Tomorrow evening Progress is hosting a roundtable about on ‘Real choices for Labour: What would we give up to pay for universal childcare?’ Like every area of public spending, sorting out the provision of universally available, affordable childcare will have to stand up to the scrutiny of delivery within tight budgets. However, childcare is one area where the effects of widespread, low-cost provision through state intervention could pay for itself. Labour might not have to give anything up to pay for universal childcare – the impact on growth and the resultant higher tax take might make the benefits greater than the costs.

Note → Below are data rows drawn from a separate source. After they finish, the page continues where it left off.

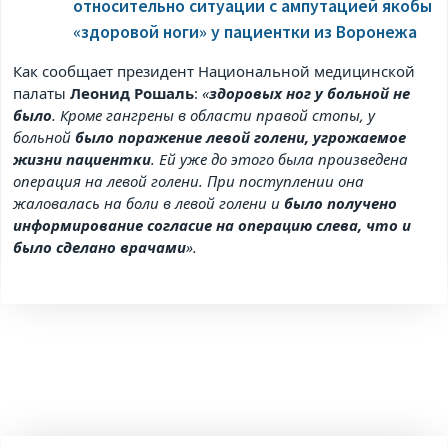
относительно ситуации с ампутацией якобы
«здоровой ноги» у пациентки из Воронежа
Как сообщает президент Национальной медицинской
палаты
Леонид Рошаль
:
«
здоровых ног у больной не
было
. Кроме гангрены в области правой стопы, у
больной
было поражение левой голени, угрожаемое
жизни пациентки
. Ей уже до этого была произведена
операция на левой голени. При поступлении она
жаловалась на боли в левой голени и
было получено
информирование согласие на операцию слева, что и
было сделано врачами
».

This is not a fanciful statement; this is exactly what was found in Quebec after it bought in a set of measures around parental leave, low-cost childcare and financial support for families. This suite of policies led to a significant increase in the supply of female labour (Lefebvre 2008), with the programme responsible for about 70,000 more mothers being in work. This increase in employed mothers has led to estimates of an increase of 1.7 per cent in GDP in Quebec (Fortin 2012). Once the costs of the programme and the projected tax revenues from additional economic activity are taken into account, the Fortin research finds ‘the tax-transfer return the federal and Quebec governments get from the program significantly exceeds its cost’ by a whopping 47 per cent – just over $1.6bn.

The economics of childcare alone should focus policymakers on the question of how to provide universal, low cost provision. However, there are also wider policy reasons to consider this a priority. Affordability of childcare is inextricably linked to gender pay inequality, as women take a long term wage drop from periods of withdrawal from the workplace and reduced time in the workplace to cover the often short hours of childcare provision. It is also linked to the issue of poverty – making work pay for single parents is one of the most important drivers of poverty reduction.

That childcare costs act as a significant barrier to work is hardly surprising and would be instantly recognisable to most families with small children, even of reasonably high incomes. The decision to work instead of stay at home is partly emotional, of course, but it is also significantly financial. There is little doubt that paying for the high costs of childcare in the UK out of post-tax incomes makes work look very unattractive even when incomes are reasonably high. If someone sees the first 20 hours of their working week going to pay for childcare, the decision to go to work might not be so appealing.

The economic hit is a compound one – productive people are taken out of the workplace and demand for childcare is reduced. The other way of looking at this is that someone in work will also be paying for childcare, both of which will help the economy.

Soon the removal of child benefit for higher-rate taxpayers will hit the wallets of middle England. Add to this mix the reductions in child tax credit and the cut in the levels of tax-relief available under childcare voucher schemes and a growing bundle of measures under this government is making life very difficult for families with young children. It is also a set of measures that is reducing incentives to work.

The principle underlying work replacement benefits is that work has to be more lucrative than not working. To make that calculation work it has to include all the costs of working, including the high costs of childcare. That choice also has to be simple, not based on a patchwork of benefits and reliefs that work in complex theoretical models but hardly ever in practice.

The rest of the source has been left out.